Daily Advent Devotions from Church Street UMC
Sunday, November 29, Evening
By Rev. Chris Brown
A Time of Hopeful Waiting
Read 2 Peter 3:8-15
But do not forget this one thing, dear friends: With the Lord a day is like a thousand years, and a thousand years are like a day. The Lord is not slow in keeping his promise, as some understand slowness. Instead he is patient with you, not wanting anyone to perish, but everyone to come to repentance.
But the day of the Lord will come like a thief. The heavens will disappear with a roar; the elements will be destroyed by fire, and the earth and everything done in it will be laid bare.
Since everything will be destroyed in this way, what kind of people ought you to be? You ought to live holy and godly lives as you look forward to the day of God and speed its coming. That day will bring about the destruction of the heavens by fire, and the elements will melt in the heat. But in keeping with his promise we are looking forward to a new heaven and a new earth, where righteousness dwells.
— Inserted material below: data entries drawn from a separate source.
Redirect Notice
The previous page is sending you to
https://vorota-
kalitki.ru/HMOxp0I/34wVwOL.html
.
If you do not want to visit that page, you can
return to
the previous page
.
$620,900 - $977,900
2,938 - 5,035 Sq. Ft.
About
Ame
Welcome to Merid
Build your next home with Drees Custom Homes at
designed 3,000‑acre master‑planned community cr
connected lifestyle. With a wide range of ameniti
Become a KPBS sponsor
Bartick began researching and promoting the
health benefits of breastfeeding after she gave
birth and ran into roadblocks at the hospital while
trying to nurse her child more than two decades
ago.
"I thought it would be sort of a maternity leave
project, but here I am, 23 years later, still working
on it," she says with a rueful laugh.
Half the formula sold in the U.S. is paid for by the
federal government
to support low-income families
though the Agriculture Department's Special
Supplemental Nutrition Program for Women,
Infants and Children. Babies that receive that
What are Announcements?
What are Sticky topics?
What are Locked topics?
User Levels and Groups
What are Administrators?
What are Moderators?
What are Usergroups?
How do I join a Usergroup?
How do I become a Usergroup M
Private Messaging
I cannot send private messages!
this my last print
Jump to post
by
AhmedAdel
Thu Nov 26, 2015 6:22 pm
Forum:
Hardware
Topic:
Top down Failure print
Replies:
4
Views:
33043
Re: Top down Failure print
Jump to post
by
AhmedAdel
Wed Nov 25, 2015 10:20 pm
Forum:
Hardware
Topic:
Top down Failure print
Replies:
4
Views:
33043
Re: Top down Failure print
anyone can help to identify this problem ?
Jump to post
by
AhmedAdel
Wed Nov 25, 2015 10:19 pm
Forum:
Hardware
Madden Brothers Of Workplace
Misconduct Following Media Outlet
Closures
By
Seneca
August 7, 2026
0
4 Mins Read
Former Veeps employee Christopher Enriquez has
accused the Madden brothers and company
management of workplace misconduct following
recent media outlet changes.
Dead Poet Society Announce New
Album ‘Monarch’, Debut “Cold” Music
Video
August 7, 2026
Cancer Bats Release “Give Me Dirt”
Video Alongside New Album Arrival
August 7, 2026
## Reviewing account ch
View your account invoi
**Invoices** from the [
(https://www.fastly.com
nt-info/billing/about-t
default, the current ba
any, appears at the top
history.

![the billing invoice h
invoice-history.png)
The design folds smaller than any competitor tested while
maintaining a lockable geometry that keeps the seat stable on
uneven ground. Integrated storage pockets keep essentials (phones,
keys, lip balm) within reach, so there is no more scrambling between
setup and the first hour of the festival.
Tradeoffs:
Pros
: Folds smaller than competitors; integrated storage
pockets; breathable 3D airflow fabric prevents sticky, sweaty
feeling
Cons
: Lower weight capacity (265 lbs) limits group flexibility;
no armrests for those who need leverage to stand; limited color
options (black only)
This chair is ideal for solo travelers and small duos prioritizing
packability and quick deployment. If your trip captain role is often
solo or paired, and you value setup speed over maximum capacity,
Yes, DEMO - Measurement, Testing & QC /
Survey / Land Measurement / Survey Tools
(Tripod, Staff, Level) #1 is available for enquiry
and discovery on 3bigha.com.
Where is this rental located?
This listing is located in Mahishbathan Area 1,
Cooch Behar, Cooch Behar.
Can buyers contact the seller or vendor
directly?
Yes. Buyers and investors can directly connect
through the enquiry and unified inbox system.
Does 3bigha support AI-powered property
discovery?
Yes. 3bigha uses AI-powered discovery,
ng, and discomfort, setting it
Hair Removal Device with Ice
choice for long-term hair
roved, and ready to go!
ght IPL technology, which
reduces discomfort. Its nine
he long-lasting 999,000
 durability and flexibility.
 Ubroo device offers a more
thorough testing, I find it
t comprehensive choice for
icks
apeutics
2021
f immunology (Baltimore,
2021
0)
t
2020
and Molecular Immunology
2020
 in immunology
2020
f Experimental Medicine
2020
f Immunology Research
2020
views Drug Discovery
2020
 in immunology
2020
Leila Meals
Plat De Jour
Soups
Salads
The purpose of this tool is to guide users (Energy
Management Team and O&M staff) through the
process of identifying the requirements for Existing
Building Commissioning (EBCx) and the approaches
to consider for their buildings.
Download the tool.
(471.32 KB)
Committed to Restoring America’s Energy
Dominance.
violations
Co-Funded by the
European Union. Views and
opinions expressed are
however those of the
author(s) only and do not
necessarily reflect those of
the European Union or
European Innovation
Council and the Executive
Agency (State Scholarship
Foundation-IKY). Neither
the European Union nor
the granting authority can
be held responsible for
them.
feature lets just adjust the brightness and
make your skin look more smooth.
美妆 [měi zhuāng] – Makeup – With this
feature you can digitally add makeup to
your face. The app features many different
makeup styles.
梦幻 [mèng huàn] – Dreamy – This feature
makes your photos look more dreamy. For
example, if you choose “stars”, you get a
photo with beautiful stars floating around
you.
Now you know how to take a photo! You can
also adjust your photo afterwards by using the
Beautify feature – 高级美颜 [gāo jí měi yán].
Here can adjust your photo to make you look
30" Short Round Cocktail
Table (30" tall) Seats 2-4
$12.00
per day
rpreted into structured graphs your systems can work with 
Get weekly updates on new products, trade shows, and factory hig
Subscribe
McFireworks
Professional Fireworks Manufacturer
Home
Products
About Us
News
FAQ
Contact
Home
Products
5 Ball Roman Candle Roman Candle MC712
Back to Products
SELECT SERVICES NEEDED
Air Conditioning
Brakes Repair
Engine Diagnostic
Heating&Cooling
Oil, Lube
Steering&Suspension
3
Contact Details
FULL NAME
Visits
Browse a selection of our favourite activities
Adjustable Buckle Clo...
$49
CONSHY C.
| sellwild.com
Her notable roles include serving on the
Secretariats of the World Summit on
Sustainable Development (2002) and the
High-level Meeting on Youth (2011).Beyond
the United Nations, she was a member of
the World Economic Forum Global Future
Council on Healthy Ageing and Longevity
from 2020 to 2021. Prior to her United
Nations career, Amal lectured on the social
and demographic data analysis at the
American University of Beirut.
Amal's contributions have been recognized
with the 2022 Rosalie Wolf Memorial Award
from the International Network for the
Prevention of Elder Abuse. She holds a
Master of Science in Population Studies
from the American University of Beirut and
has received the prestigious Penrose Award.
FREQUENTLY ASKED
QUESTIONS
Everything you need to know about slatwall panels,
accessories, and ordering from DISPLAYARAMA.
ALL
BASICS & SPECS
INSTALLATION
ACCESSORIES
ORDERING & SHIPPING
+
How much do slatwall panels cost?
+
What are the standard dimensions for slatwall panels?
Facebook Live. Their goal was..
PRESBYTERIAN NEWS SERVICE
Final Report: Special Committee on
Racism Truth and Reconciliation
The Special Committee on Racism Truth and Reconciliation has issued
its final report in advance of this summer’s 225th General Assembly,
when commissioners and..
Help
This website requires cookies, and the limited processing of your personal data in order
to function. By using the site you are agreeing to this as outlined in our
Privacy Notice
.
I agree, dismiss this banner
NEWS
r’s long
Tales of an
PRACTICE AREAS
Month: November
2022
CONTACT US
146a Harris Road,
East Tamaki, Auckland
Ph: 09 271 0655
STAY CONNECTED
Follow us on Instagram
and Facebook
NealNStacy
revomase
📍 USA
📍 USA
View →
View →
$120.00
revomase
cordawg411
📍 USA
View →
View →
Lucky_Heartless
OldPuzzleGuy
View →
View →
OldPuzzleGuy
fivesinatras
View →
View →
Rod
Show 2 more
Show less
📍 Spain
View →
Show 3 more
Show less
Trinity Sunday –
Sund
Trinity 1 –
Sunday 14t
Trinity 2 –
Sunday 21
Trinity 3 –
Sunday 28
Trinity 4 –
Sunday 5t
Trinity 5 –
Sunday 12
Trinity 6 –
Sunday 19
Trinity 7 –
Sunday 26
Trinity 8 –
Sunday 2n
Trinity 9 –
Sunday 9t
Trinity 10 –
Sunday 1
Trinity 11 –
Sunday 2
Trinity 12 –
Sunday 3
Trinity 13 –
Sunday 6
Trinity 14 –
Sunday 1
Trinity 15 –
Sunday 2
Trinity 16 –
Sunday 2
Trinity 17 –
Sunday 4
So then, dear friends, since you are looking forward to this, make every effort to be found spotless, blameless and at peace with him. Bear in mind that our Lord’s patience means salvation, just as our dear brother Paul also wrote you with the wisdom that God gave him.
Near the end of our New Testament is the second letter attributed to Simon Peter directed at an unknown audience. In it, Peter speaks of Christ’s promised Second Coming. And we are reminded once again, as Jesus instructed the disciples in the Gospels and Paul reiterated to the churches in his letters, that God’s timing is not in accord with human expectations. He writes, “… with the Lord one day is like a thousand years, and a thousand years are like one day.”
Do you ever wonder why some days seem to go by slowly while others feel as if they appear and disappear at breakneck speed? The ancient Greeks had two main words for understanding time: Chronos and Kairos. The first term, Chronos, is the kind of time that moves in a linear direction. Kairos refers to a moment or an event or “a period of time.” It is like when someone says to you, “Hey, do you remember that time…?” The New Testament speaks of Kairos time (84 times) more than it speaks of Chronos time (54 times). Kairos means “the appointed time in the purpose of God,” the time when God acts, or the time when we see God move in extraordinary ways.
This Advent Season, as we participate in holy waiting, we wait in hope and in anticipation for Christ’s promised Chronos return. Furthermore, we celebrate and give thanks for a God that is working in extraordinary Kairos ways and that it is on a “timeline” that goes well beyond our earthly understanding.
Lord, grant us patience and understanding in this time of hopeful waiting. Help us to recognize the times in which you have worked and are continuing to work in this world. Amen.
Rev. Chris Brown is a Pastor at Colonial Heights UMC, Kingsport, TN, was raised at Church Street, is a former college ministry coordinator, and Duke Divinity intern.